# Costa Rica anyone?



## 3kids4me (Dec 31, 2014)

Has anyone been to Costa Rica and stayed in an exchange?  

And...where the heck should I post about Costa Rica?  It's not really the Carribean....

Thanks!!


----------



## Lydlady (Dec 31, 2014)

Never been to Costa Rica so can't advise there, but I see postings for Costa Rica in the "Other International" section.


----------



## 3kids4me (Dec 31, 2014)

Thanks!  Will look.


----------



## Pat H (Jan 3, 2015)

Been to Costa Rica and stayed at the Melia Paradisus in Guanacaste. Would definitely go back some time. Liked the resort and the little I saw of the country.


----------



## 3kids4me (Jan 4, 2015)

Pat, did you see my post about the new resort down there?  It looks pretty nice.

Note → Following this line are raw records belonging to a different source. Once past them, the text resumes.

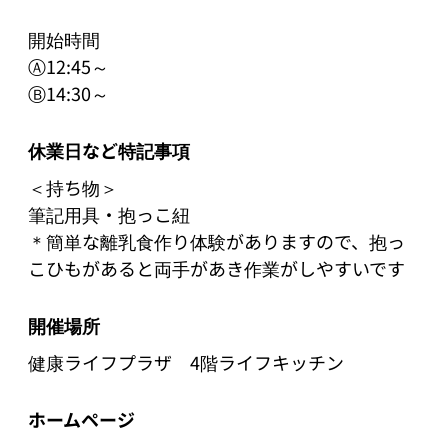
開始時間

Ⓐ12:45～

Ⓑ14:30～
休業日など特記事項
＜持ち物＞

筆記用具・抱っこ紐

＊簡単な離乳食作り体験がありますので、抱っ
こひもがあると両手があき作業がしやすいです
開催場所
健康ライフプラザ 4階ライフキッチン
ホームページ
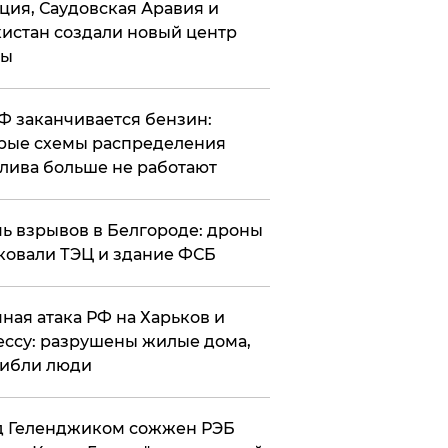
ция, Саудовская Аравия и
истан создали новый центр
лы
РФ заканчивается бензин:
рые схемы распределения
лива больше не работают
чь взрывов в Белгороде: дроны
ковали ТЭЦ и здание ФСБ
чная атака РФ на Харьков и
ссу: разрушены жилые дома,
ибли люди
д Геленджиком сожжен РЭБ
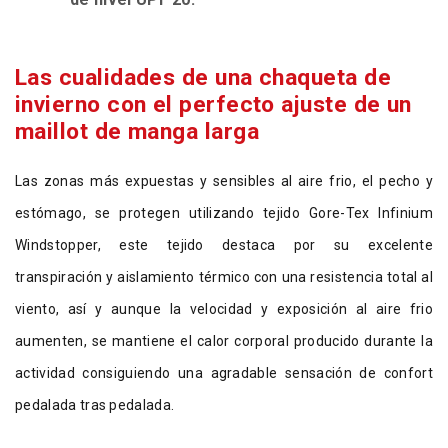
Las cualidades de una chaqueta de
invierno con el perfecto ajuste de un
maillot de manga larga
Las zonas más expuestas y sensibles al aire frio, el pecho y
estómago, se protegen utilizando tejido Gore-Tex Infinium
Windstopper, este tejido destaca por su excelente
transpiración y aislamiento térmico con una resistencia total al
viento, así y aunque la velocidad y exposición al aire frio
aumenten, se mantiene el calor corporal producido durante la
actividad consiguiendo una agradable sensación de confort
pedalada tras pedalada.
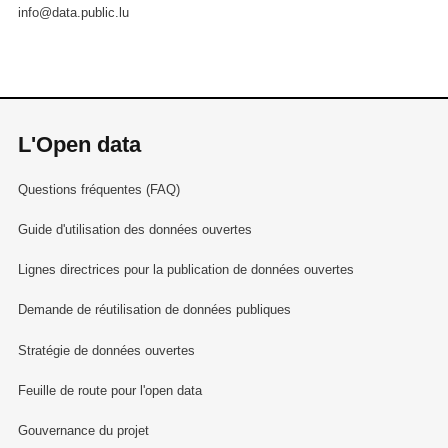
info@data.public.lu
L'Open data
Questions fréquentes (FAQ)
Guide d'utilisation des données ouvertes
Lignes directrices pour la publication de données ouvertes
Demande de réutilisation de données publiques
Stratégie de données ouvertes
Feuille de route pour l'open data
Gouvernance du projet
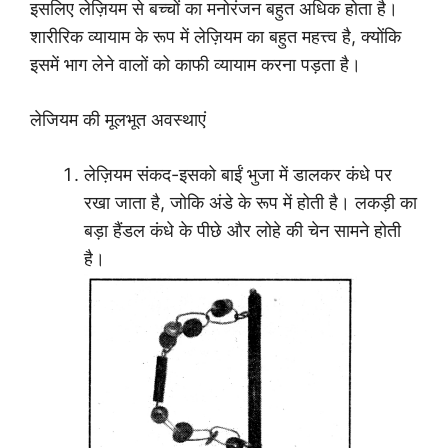
इसलिए लेज़ियम से बच्चों का मनोरंजन बहुत अधिक होता है।
शारीरिक व्यायाम के रूप में लेज़ियम का बहुत महत्त्व है, क्योंकि
इसमें भाग लेने वालों को काफी व्यायाम करना पड़ता है।
लेजियम की मूलभूत अवस्थाएं
लेज़ियम संकद-इसको बाईं भुजा में डालकर कंधे पर
रखा जाता है, जोकि अंडे के रूप में होती है। लकड़ी का
बड़ा हैंडल कंधे के पीछे और लोहे की चेन सामने होती
है।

Did you rent a car or get a driver, or neither?


----------



## Pat H (Jan 5, 2015)

I just saw the other post and I think I am going to look at booking there. I went 10 yrs ago. I did not get a car because I knew all the driving would be on my shoulders. If I went back, I probably would get a car so I could see more or at least do a couple of private tours.


----------



## DG001 (Jan 13, 2015)

We went to Costa Rica last year, but did not stay in a timeshare. Its an absolutely amazing country to visit.

Unless you are planning to tag on a timeshare stay at the beginning or end of the visit, I would not recommend timeshare for Costa Rica. Distances are deceptive as driving times are usually much higher than similar distances in the US, and if you are going to Monteverde or Arenal volcano -  getting to/from tires you out because of the dirt road!

We decided to rent a car and drive ourselves from Monteverde to the coast - wow, that was some experience! There is no road to speak of, and no road signs - on the other hand, you follow a dirt road, and any splits off the main road usually terminated after a few buildings, so you could get back on track. My 8 year old daughter sitting in the back seat called the experience getting a "Costa Rican roller coaster". Absolutely beautiful scenery, and in some spots you feel like the only people on earth! Kind of scary with two little ones in the back, but a great memory afterwards! 

Anyway, can't help you with timeshare info, but just wanted to say good luck on your trip, and post a trip report! Awesome place to visit.

PS - the major highways between other places were fine, its only Arenal to Monteverde, and Monteverde to anywhere that has no roads.


----------



## GrayFal (Jan 13, 2015)

3kids4me said:


> Pat, did you see my post about the new resort down there?  It looks pretty nice.
> 
> ?



Weirdly enough there is only one unit available on RCI.


----------



## PClapham (Jan 13, 2015)

We have stayed 2 x at Pueblo Real near Quepos and loved it.  It is listed on rci.
We have rented cars and driven there with no trouble as long as a GPS is available.
Anita


----------



## lizap (Jan 13, 2015)

Several years ago we rented a house in the rainforest.  As I recall, it was very reasonable.


----------